### Activity:
Filter the records down to the lines that hold the word "Status", and copy each of those lines.

### Information provided:

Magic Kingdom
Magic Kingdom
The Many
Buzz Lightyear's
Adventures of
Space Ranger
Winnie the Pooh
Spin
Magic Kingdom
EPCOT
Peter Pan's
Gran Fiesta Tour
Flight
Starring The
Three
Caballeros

--

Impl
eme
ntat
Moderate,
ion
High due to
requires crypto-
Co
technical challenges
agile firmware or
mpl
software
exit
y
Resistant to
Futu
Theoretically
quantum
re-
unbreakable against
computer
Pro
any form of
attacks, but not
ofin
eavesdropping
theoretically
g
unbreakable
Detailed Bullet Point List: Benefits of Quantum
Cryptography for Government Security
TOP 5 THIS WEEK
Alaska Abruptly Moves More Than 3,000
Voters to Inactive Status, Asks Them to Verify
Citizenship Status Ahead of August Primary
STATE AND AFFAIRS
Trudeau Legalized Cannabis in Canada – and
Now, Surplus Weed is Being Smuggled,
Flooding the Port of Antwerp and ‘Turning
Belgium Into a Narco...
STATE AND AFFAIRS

### Answer box:
Voters to Inactive Status, Asks Them to Verify
Citizenship Status Ahead of August Primary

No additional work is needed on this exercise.